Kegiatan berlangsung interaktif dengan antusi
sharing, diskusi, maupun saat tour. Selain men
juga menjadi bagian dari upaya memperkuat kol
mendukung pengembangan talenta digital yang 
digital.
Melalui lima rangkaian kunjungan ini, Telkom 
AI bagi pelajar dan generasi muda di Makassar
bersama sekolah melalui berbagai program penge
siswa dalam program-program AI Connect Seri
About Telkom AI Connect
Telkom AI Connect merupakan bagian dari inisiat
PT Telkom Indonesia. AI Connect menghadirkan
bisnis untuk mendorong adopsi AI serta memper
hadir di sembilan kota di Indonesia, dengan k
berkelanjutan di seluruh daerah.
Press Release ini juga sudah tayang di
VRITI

——————————

*What to do*. Retype the listing in full, keeping every word as it appears.

*Written solution*.
Kegiatan berlangsung interaktif dengan antusi
sharing, diskusi, maupun saat tour. Selain men
juga menjadi bagian dari upaya memperkuat kol
mendukung pengembangan talenta digital yang 
digital.
Melalui lima rangkaian kunjungan ini, Telkom 
AI bagi pelajar dan generasi muda di Makassar
bersama sekolah melalui berbagai program penge
siswa dalam program-program AI Connect Seri
About Telkom AI Connect
Telkom AI Connect merupakan bagian dari inisiat
PT Telkom Indonesia. AI Connect menghadirkan
bisnis untuk mendorong adopsi AI serta memper
hadir di sembilan kota di Indonesia, dengan k
berkelanjutan di seluruh daerah.
Press Release ini juga sudah tayang di
VRITI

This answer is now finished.